Jan Bowen and trainer grandson Justin, breeder Vicki Brown, and Peter Snowden, after In Spades won the Greg Cribb Memorial Red Crown Handicap at Muswellbrook.

Snowden also prepared the winner - Shooting To Win gelding Ranges, of the Eric "Shorty" Cribb Memorial Aberdeen Cup, ridden by in-form hoop Tommy Berry, a headlining jockey that made it 100 winners for the season at Rosehill the previous day.

Industry participants, friends, and family members also gathered for Brian, which was hosted by son Ian Russell (also a form and racing and tipster) and wife Michelle of Richmond, a soiree he would have loved himself to attend to join the festive banter. Brian Russell's journalistic life will be detailed in Thoroughbreds shortly.

Vale Don Le Lievre

FAR western district's grazier, Don Le Lievre - a founding member of the Louth Turf Club inaugurated in 1959, passed-away recently aged 83.

According to president of the Louth Turf Club Jim Strachan "Lakemere" Bourke, Mr Le Lievre made a huge contribution to the Louth races as well as to country racing.

"Don's knowledge and love of racing has had an enormous impact on the successes of the Louth races," said Mr Strachan.

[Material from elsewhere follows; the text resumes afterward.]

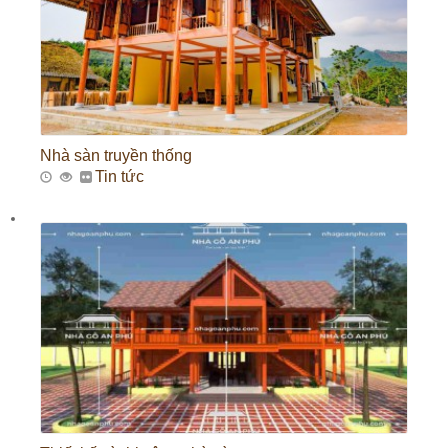
Nhà sàn truyền thống
Tin tức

Being vice president for 31 years, Mr Le Lievre was also the club's president for 10 years, and for a stretch of time was a delegate and committee member on the Western Racing Association.

Through his friendship with John Messara AM - principal of Arrowfield Stud, Scone, Mr Le Lievre arranged to lease a racehorse from him to race with some local enthusiasts, the horse - Hamlish, providing the group many memorable and exciting occasions.

By Irish imported Tolomeo, Hamlish (prepared by the late legendary trainer John Lundholm), won nine races including the 1993 Creswell Louth Memorial Cup. Following retirement, Hamlish continued to appear at the Louth races as a successful clerk of the course horse.

This year's cup - scheduled for Saturday August 7, will be named the Don Le Lievre Memorial Louth Cup. Mr Le Lievre is survived by his wife Tess (also a past club president, of "Deerina" Louth), and sons Sam and Ben and families.

Don and Tess Le Lievre at their beloved Louth races. The couple turned the races into an outback success with a strong committee. Photo by Virginia Harvey.

Don and Tess Le Lievre at their beloved Louth races. The couple turned the races into an outback success with a strong committee. Photo by Virginia Harvey.

Snitzel tops 

A chestnut colt by multiple champion Australian sire Snitzel, from Melbourne stakes winner Walk With Attitude, topped the Magic Millions National Yearling Sale at the Gold Coast last week. Sold for $500,000 via John Muir's Milburn Creek, Wildes Meadow in the Southern Highlands, the colt went to big National Sale buyer Suman Hedge Bloodstock, Victoria.

Second top was a Capitalist filly at $340,000, which was offered and sold by his breeder former star jockey Scott Seamer, winner of many Group 1 races including the Caulfield/Melbourne Cup double aboard Ethereal. The filly sold to Gold Coast trainer Kacy Fogden.

Book One of the yearlings grossed over $14.5 million for an average $59,000 via the 247 lots sold from 379 offered. Vinery Stud's filly by its champion sire More Than Ready, from Group 1 Redoute's Choice mare Allez Wonder, fetched $300,000 at third top.

Book two of the yearling section saw 92 lots average $12,220 for gross sales of over $1.1m. Its top - at $95,000, was for a half-sister to stakes winner Jami Lady, the filly being by Coolmore Stud's Pride Of Dubai.